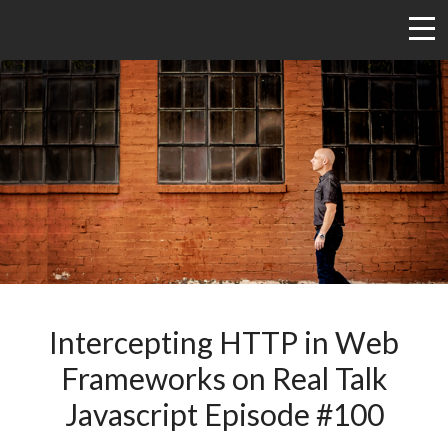
Intercepting HTTP in Web
Frameworks on Real Talk
Javascript Episode #100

-----

» What is expected:
Give the data again exactly as it stands, apart from the pictures.

» Response for this exercise:
Intercepting HTTP in Web
Frameworks on Real Talk
Javascript Episode #100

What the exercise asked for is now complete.